Do you have sometimes pictures where the sky is all blown out and instead of blue you have only a white or gray sky? This doesn’t look very nice and makes your photos look more like a snapshot than a real photo.
My first try was to take an HDR photo. HDR stands for High Dynamic Range. Basically, you take multiple exposures of the same picture and merge them with a software like Photomatix to a single image. In most cases, this helps to preserve the sky. However, in my case, I was unlucky and had to fix the sky.
This method can be used on any picture. It doesn’t need to be an HDR image.
Depending on your photo, there is a quick, easy and fast way to fix overexposed sky in Adobe Lightroom.
The steps and settings below work mostly for me, but you might have to fine tune it to adapt it to your photo.
First, you want to select your brush tool in Lightroom (see marker #1 in the picture below)

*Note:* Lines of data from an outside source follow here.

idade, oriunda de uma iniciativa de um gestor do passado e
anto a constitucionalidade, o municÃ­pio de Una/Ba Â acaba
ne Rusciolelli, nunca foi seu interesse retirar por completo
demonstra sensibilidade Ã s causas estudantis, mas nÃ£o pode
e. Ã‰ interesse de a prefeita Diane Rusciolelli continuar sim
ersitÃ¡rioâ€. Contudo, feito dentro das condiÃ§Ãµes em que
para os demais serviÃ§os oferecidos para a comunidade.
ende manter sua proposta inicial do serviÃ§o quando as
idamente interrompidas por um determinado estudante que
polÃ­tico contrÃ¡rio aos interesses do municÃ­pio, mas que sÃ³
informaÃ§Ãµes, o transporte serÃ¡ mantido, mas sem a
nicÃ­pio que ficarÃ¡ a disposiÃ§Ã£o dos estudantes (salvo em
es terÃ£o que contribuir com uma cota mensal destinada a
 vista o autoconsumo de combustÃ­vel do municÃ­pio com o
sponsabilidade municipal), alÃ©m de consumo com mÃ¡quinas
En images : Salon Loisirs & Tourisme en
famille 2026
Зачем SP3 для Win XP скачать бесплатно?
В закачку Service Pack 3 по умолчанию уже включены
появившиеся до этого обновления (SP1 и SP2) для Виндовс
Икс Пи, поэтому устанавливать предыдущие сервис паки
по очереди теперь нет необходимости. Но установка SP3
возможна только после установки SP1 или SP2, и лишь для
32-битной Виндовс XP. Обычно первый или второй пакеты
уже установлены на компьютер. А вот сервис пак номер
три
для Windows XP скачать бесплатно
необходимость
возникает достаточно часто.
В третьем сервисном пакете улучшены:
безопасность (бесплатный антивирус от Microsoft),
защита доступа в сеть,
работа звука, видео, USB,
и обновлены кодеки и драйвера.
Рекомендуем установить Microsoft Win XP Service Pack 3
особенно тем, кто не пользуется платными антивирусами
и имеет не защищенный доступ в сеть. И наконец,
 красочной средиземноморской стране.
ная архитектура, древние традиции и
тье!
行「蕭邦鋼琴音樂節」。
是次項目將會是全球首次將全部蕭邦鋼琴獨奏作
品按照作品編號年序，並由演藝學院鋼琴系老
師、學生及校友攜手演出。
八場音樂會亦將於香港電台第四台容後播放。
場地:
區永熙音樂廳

Set your brush settings to the following settings. (see marker #3 in the picture below)
- Size: this really depends on how big your sky area is. You can change this throughout your process
- Feather: 100
- Flow: 51
- Enable Auto Mask
Now start painting the sky are with your brush (Marker 4). To see where you are painting, enable the overlay by pressing the “O” key on your keyboard. This will highlight the areas you painted with a red overlay.
Once you have painted all of your sky areas turn off your overlay by pressing “O” again and go to your white balance selector (Marker 2). Move the slider for Temp all the way to the left which gives you a blue color.
In most cases, this will give you pretty good results. However, if it’s not good enough for you, you can play with your Saturation slider to give it a deeper or lighter blue.
Try to play also with the Highlights and Exposure slider to fine tune your sky.
This fix is usually pretty quick and only takes a few seconds to apply it to an image.
In my sample, I have also edited the rest of the image in different ways to get the colors better for the rocks. I applied the above method only to the sky portion of the photo and used different settings for the rest of the image.